= 2010–12 Continental Beach Volleyball Cup =

The 2010–12 Continental Beach Volleyball Cup (CBVC) is the qualification tournament for the beach volleyball tournament (for men and women) at the 2012 Summer Olympics.

The CBVC will take place between 1 June 2010 and 24 June 2012, with a direct elimination competition format where the winning NOC/NF(s) moves on to the next phase. The competition will consist of three phases: Sub zone, Zone and Continental Final. The five winning NOCs/NFs (one per Continental Confederation territory (Asia/Oceania, North America, South America, Europe and Africa)) per gender will qualify.

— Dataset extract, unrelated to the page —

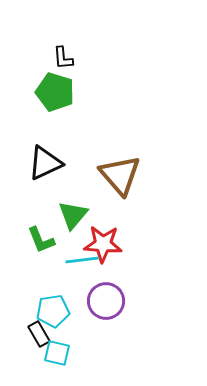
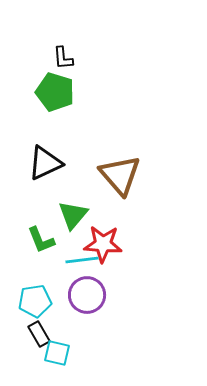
purple circle: moved 19 px left, 6 px up
cyan pentagon: moved 18 px left, 10 px up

At the CBVC Final, NOCs/NFs which have already obtained two quota places will compete in a bracket separate from those NOCs/NFs still seeking a quota place(s).

==Africa (CAVB)==

Teams will compete in the sub-zonal tournaments, with all teams advancing, with each team carrying over the points it earns to the five zonal tournament, where teams not entered in the sub-zonal tournaments can enter. The top team in each group plus top three runners up will advance to the continental cup.

==Asia/Oceania (AVC)==

41 Asian and Oceanian nations including 2 non IOC members (Macau and the Northern Marina Islands) registered to take part. The top two from each subzone group will qualify for the Zonal tournaments, with the top three from each zonal tournament advancing to the continental championship.

==Europe (CEV)==

Teams will be split into groups of four, where an elimination bracket will determine the 3 teams to advance to the next stage from the sub-zones.

==North America (NORCECA)==

The North American zone see the sub zones divided into the Caribbean, Central and Central American zones. The two Caribbean zones will meet and the central and Central American zones will meet in the zonal tournaments. Both Caribbean zones will have an elimination bracket where two teams per country competing in a two-game series, if there is a tie a fifth game will be played by both countries. In the second round of the bracket the series will be a best of three. The winner and runner up of the main bracket and of the repechage will advance to the next round.